2015-01-29 10:44:15 DEBUG juju.state.apiserver apiserver.go:157 -> [5B] machine-5 487.965466ms {"RequestId":53,"Response":{"Results":[{"Error":null}]}} Provisioner[""].SetPasswords
2015-01-29 10:44:15 DEBUG juju.state.apiserver apiserver.go:150 <- [5B] machine-5 {"RequestId":54,"Type":"Provisioner","Request":"ProvisioningInfo","Params":{"Entities":[{"Tag":"machine-5-lxc-0"}]}}
2015-01-29 10:44:15 DEBUG juju.state.apiserver apiserver.go:157 -> [5B] machine-5 605.548us {"RequestId":54,"Response":{"Results":[{"Error":null,"Result":{"Constraints":{"tags":["hw-ok"]},"Series":"trusty","Placement":"","Networks":[],"Jobs":["JobHostUnits"]}}]}} Provisioner[""].ProvisioningInfo
2015-01-29 10:44:15 DEBUG juju.state.apiserver apiserver.go:150 <- [5B] machine-5 {"RequestId":55,"Type":"Provisioner","Request":"ContainerConfig","Params":{}}
2015-01-29 10:44:15 DEBUG juju.state.apiserver apiserver.go:157 -> [5B] machine-5 659.621us {"RequestId":55,"Response":{"ProviderType":"maas","AuthorizedKeys":"<SNIPPED>","SSLHostnameVerification":true,"Proxy":{"Http":"","Https":"","Ftp":"","NoProxy":""},"AptProxy":{"Http":"","Https":"","Ftp":"","NoProxy":""}}} Provisioner[""].ContainerConfig

but then nothing about machine-5 for the next 17s until machine-5 informs us that the container could not be started:
2015-01-29 10:44:32 DEBUG juju.state.apiserver apiserver.go:150 <- [5B] machine-5 {"RequestId":56,"Type":"Provisioner","Request":"SetStatus","Params":{"Entities":[{"Tag":"machine-5-lxc-0","Status":"error","Info":"error executing \"lxc-wait\": lxc_container: utils.c: mkdir_p: 220 Not a directory - failed to create directory '/run/lock/lxc//var/lib/lxc/juju-trusty-lxc-template/snaps'; lxc_container: lxccontainer.c: do_snapshot_destroy: 3272 Could not destroy snapshot %s - failed to allocate a pty; Insufficent privileges to control juju-trusty-lxc-template","Data":null}]}}
2015-01-29 10:44:32 DEBUG juju.state.apiserver apiserver.go:157 -> [5B] machine-5 395.460665ms {"RequestId":56,"Response":{"Results":[{"Error":null}]}} Provisioner[""].SetStatus

We are certainly missing both the TRACE level logs for LXC operations on
machine-5, and we are missing logging from the Proxy code to tell us that
someone is making a request, but we are failing.

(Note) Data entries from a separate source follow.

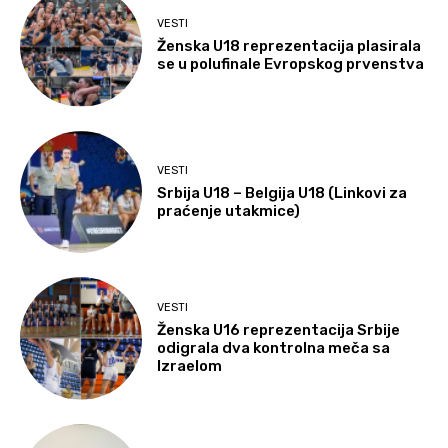
VESTI
Ženska U18 reprezentacija plasirala
se u polufinale Evropskog prvenstva
VESTI
Srbija U18 – Belgija U18 (Linkovi za
praćenje utakmice)
VESTI
Ženska U16 reprezentacija Srbije
odigrala dva kontrolna meča sa
Izraelom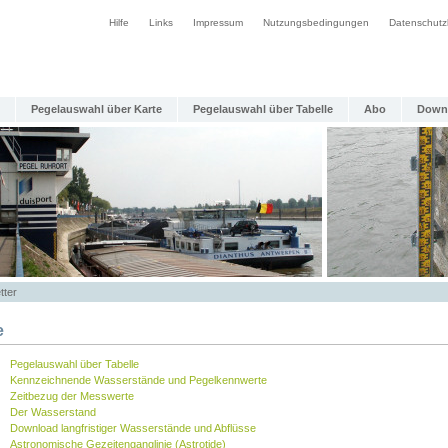
Hilfe
Links
Impressum
Nutzungsbedingungen
Datenschutz
Pegelauswahl über Karte
Pegelauswahl über Tabelle
Abo
Down
tter
e
Pegelauswahl über Tabelle
Kennzeichnende Wasserstände und Pegelkennwerte
Zeitbezug der Messwerte
Der Wasserstand
Download langfristiger Wasserstände und Abflüsse
Astronomische Gezeitenganglinie (Astrotide)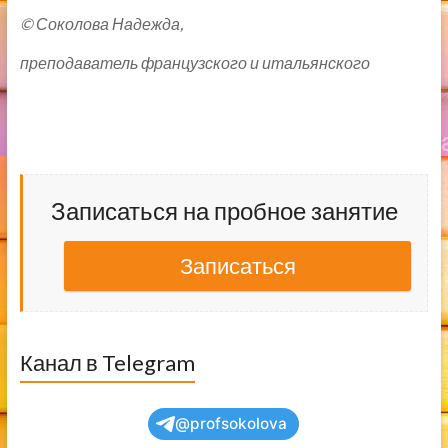
© Соколова Надежда,
преподаватель французского и итальянского
Записаться на пробное занятие
Записаться
Канал в Telegram
@profsokolova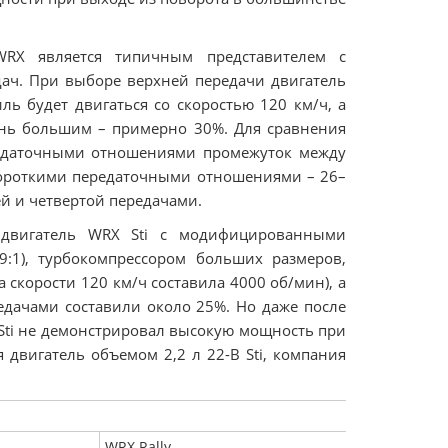
WRX является типичным представителем с
ач. При выборе верхней передачи двигатель
ль будет двигаться со скоростью 120 км/ч, а
ень большим – примерно 30%. Для сравнения
ередаточными отношениями промежуток между
 короткими передаточными отношениями – 26–
й и четвертой передачами.
 двигатель WRX Sti с модифицированными
9:1), турбокомпрессором больших размеров,
скорости 120 км/ч составила 4000 об/мин), а
едачами составили около 25%. Но даже после
ti не демонстрировал высокую мощность при
 двигатель объемом 2,2 л 22-В Sti, компания
WRX Rally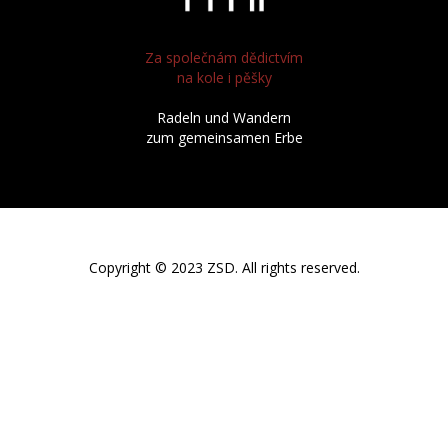
Za společnám dědictvím
na kole i pěšky
Radeln und Wandern
zum gemeinsamen Erbe
Copyright © 2023 ZSD. All rights reserved.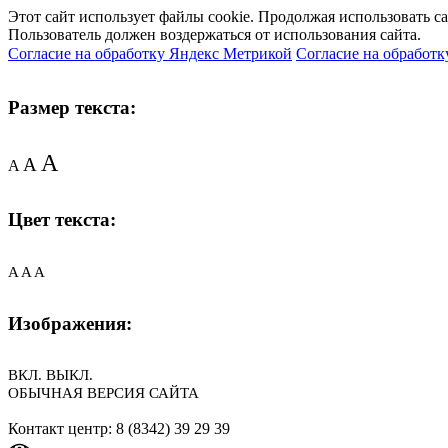
Этот сайт использует файлы cookie. Продолжая использовать с
Пользователь должен воздержаться от использования сайта.
Согласие на обработку Яндекс Метрикой
Согласие на обработк
Размер текста:
A
A
A
Цвет текста:
A
A
A
Изображения:
ВКЛ.
ВЫКЛ.
ОБЫЧНАЯ ВЕРСИЯ САЙТА
Контакт центр: 8 (8342) 39 29 39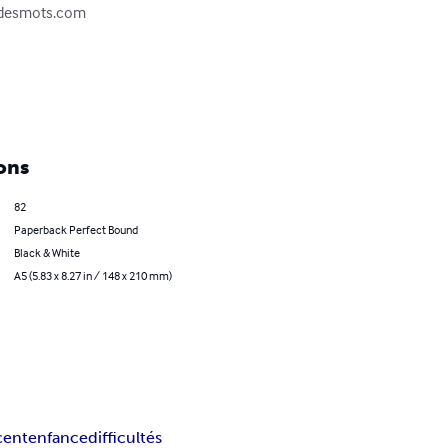
medesmots.com

ons
82
Paperback Perfect Bound
Black & White
A5 (5.83 x 8.27 in / 148 x 210 mm)
cent
enfance
difficultés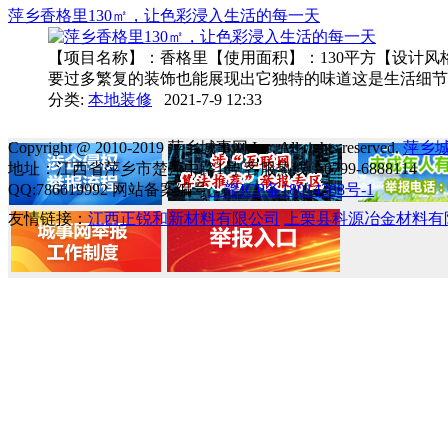
萍乡香格里130㎡，让色彩浸入生活的每一天
【项目名称】：香格里【使用面积】：130平方【设计
要过多繁复的装饰也能展现出它独特的味道这是生活细节的
分类:
本地装修
2021-7-9 12:33
Copyright @ 2010-2019 萍乡城事网 Inc. All rights reserved.
萍乡
地址：江西省萍乡市楚萍中路1号 客服热线：0799-6888114
QQ:786619992 网站备案编号
：赣ICP备18014388号-1
友情链接：
江西正锐和新材料有限公司
上栗县科源冶金材料有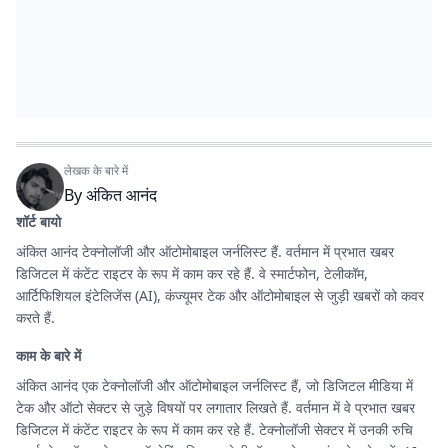
लेखक के बारे में
By
अंकित आनंद
शॉर्ट बायो
अंकित आनंद टेक्नोलॉजी और ऑटोमोबाइल जर्नलिस्ट हैं. वर्तमान में प्रभात खबर
डिजिटल में कंटेंट राइटर के रूप में काम कर रहे हैं. वे स्मार्टफोन, टेलीकॉम,
आर्टिफिशियल इंटेलिजेंस (AI), कंज्यूमर टेक और ऑटोमोबाइल से जुड़ी खबरों को कवर
करते हैं.
काम के बारे में
अंकित आनंद एक टेक्नोलॉजी और ऑटोमोबाइल जर्नलिस्ट हैं, जो डिजिटल मीडिया में
टेक और ऑटो सेक्टर से जुड़े विषयों पर लगातार लिखते हैं. वर्तमान में वे प्रभात खबर
डिजिटल में कंटेंट राइटर के रूप में काम कर रहे हैं. टेक्नोलॉजी सेक्टर में उनकी रुचि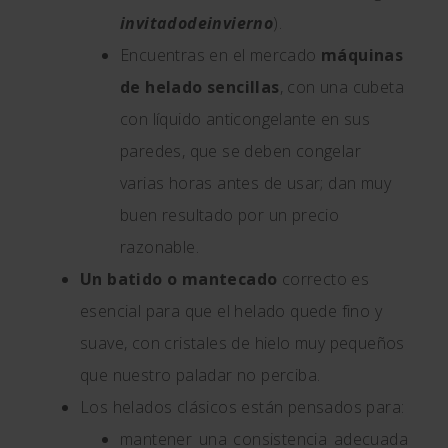
invitadodeinvierno
).
Encuentras en el mercado
máquinas
de helado sencillas
, con una cubeta
con líquido anticongelante en sus
paredes, que se deben congelar
varias horas antes de usar; dan muy
buen resultado por un precio
razonable.
Un batido o mantecado
correcto es
esencial para que el helado quede fino y
suave, con cristales de hielo muy pequeños
que nuestro paladar no perciba.
Los helados clásicos están pensados para:
mantener una consistencia adecuada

I'm not sure how artifacts-1410876 aligns with anything else. The error message there was different, though. And included some information about some other commands we were trying to run that were failing. (It showed a 500 ICE for the Juju server, IIRC).

From what I can tell, none of the oil-triage-20150131 logs have content in them.

I did do:
 grep -B5 -A8 -rnI "lxc container cloning failed" */pipeline_deploy/*/juju_status.yaml

There appear to only be 5 failures. But they don't seem to be correlated. Specifically, machines 2, 3, 6, 6, 5 are the point where it failed, and hardware hayward-50.oil, hayward-16.oil, hayward-63.oil, hayward-50.oil, and hayward-53.oil.

The only thing that matches is 'machine 6' twice, and 'hayward-50' twice. But it looks to just be some sort of internal race as to what instance or what machine it happens on (i see other status outputs where hayward-50 successfully creates a container/0 on it.)